Seasonal oscillations in InSAR time series
The displacement time series before 2018 show a stable linear trend. Our analysis identified that there are also substantial seasonal oscillations in the time series. Two possible causes, precipitation and residual stratified tropospheric delays, may contribute to the oscillations as both of them have a similar seasonal variation. To analyse their relationships and identify the most likely factor, the methods of CWT, XWT, and WTC were applied to the detrended time series before the 2018 acceleration. Fig. 13 a shows (i) the detrended Sentinel-1 descending-track LOS displacement time series, which is more sensitive to the landslide movement than the ascending track as discussed in “Result”; (ii) the differential zenith tropospheric delays (dZTD, obtained from GACOS as described in “InSAR”); and (iii) the precipitation. From the CWT results of InSAR time series (Fig. 13b), an annual (365 days) cycle with strong power along the entire recording interval can be observed. In addition, substantial power signals with a period of half a year and 2 to 3 months can be identified around 2016 and 2017.

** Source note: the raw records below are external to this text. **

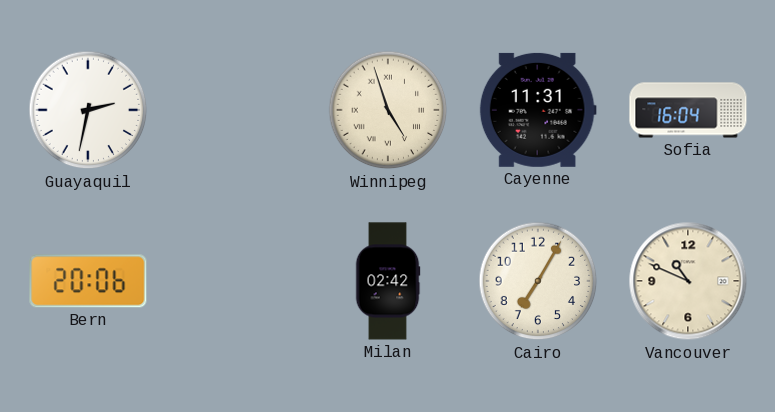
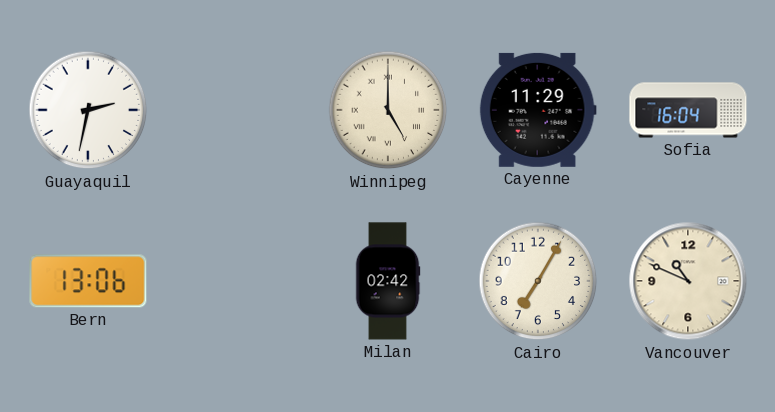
Winnipeg: 4:57 -> 5:00
Cayenne: 11:31 -> 11:29
Bern: 20:06 -> 13:06
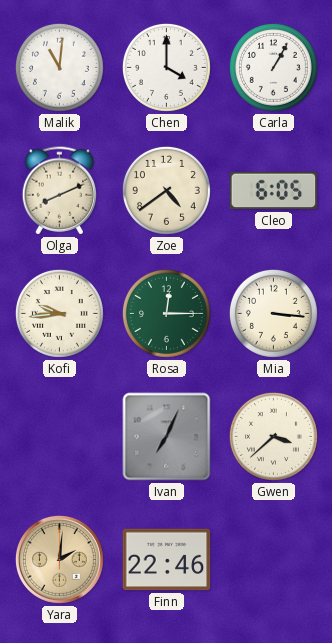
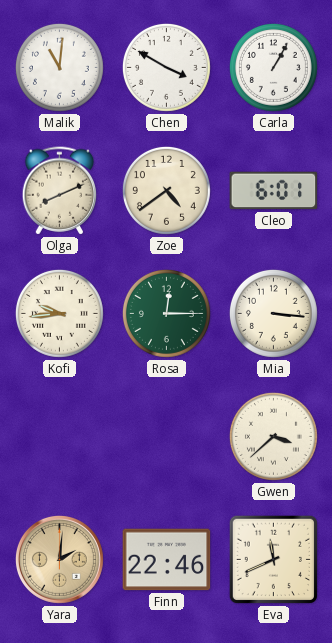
Chen: 4:00 -> 3:50
Cleo: 6:05 -> 6:01
Ivan: 7:04 -> none
Eva: none -> 11:41
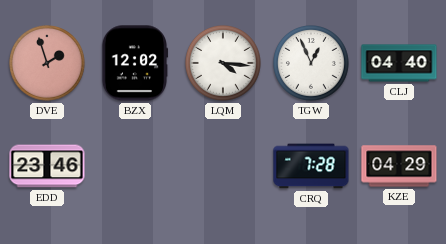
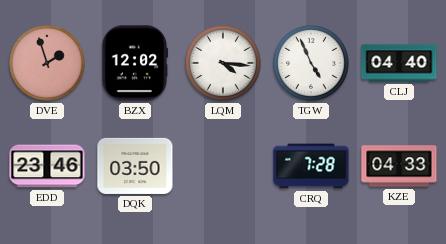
TGW: 12:56 -> 4:56
DQK: none -> 03:50
KZE: 04:29 -> 04:33
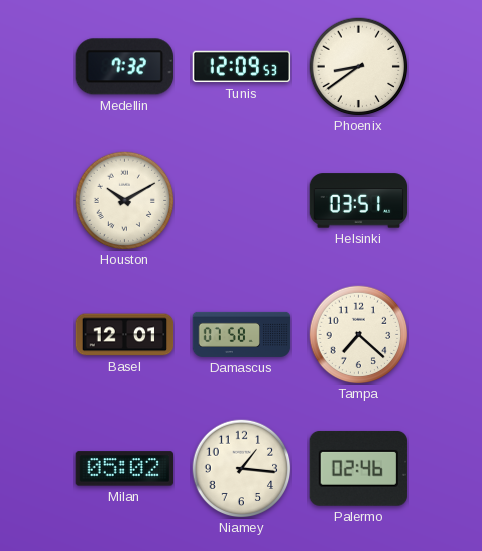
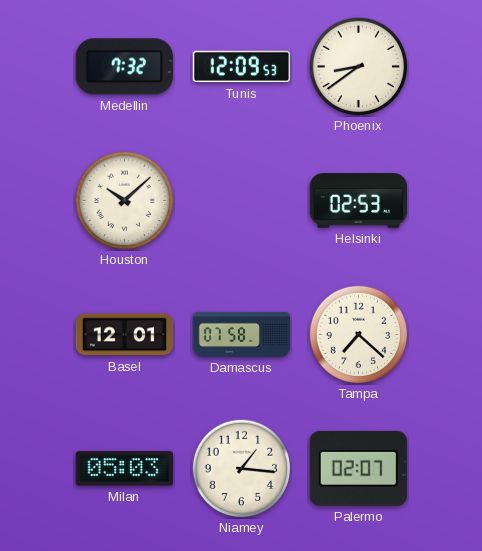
Houston: 10:10 -> 10:08
Helsinki: 03:51 -> 02:53
Milan: 05:02 -> 05:03
Palermo: 02:46 -> 02:07
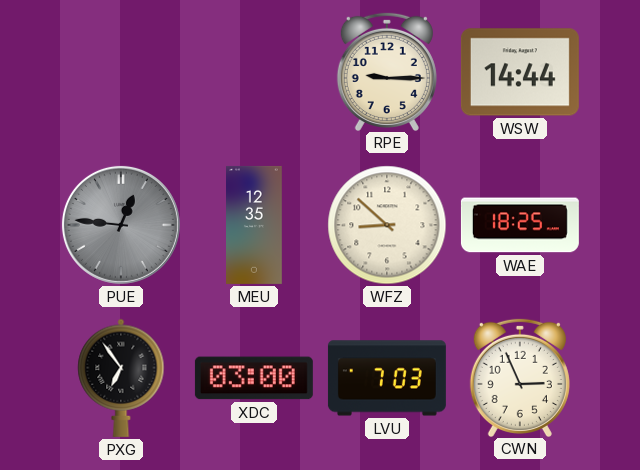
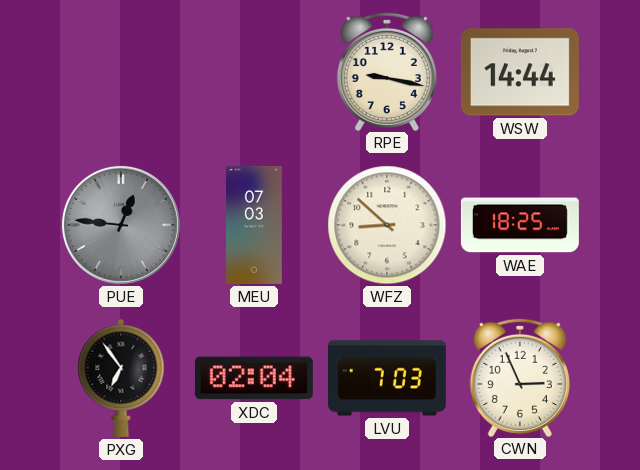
RPE: 9:15 -> 9:17
MEU: 12:35 -> 07:03
XDC: 03:00 -> 02:04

Figs. 13c and d show the WTC and XWT relationship between InSAR time series and dZTD. From the figures, it emerges that the relationship is out of the 5% significance level. On the other hand, InSAR time series are generally in-phase with precipitation, presenting substantial common power in annual and half-year cycles within the 5% significance level as shown by the thick contour in Figs. 13e and f. Therefore, it can be inferred that the seasonal oscillations in InSAR time series are more related to seasonal precipitation than residual tropospheric delays. The in-phase relationship between the annual cycle of InSAR time series and precipitation also shows a phase shift of about 40° as indicated by black arrows in Fig. 13f. This means the onset of deformation in the area of town centre is normally more than a month ahead of the arrival of precipitation peak, since the sliding oscillation tends to initiate shortly after the start of rainy season (Hu et al. 2016) that is before reaching rainwater peak. Here the InSAR time series used for the analysis of seasonal oscillations is before 2018. From Fig. 12, it can be seen that the landslide motion in this phase showed only a moderate response to precipitation (< 30 mm). But after the precipitation peaks in 2018 and 2019, the two observed accelerations represent strong responses (> 70 mm) to the increased precipitation which were substantially different from the seasonal oscillations before 2018.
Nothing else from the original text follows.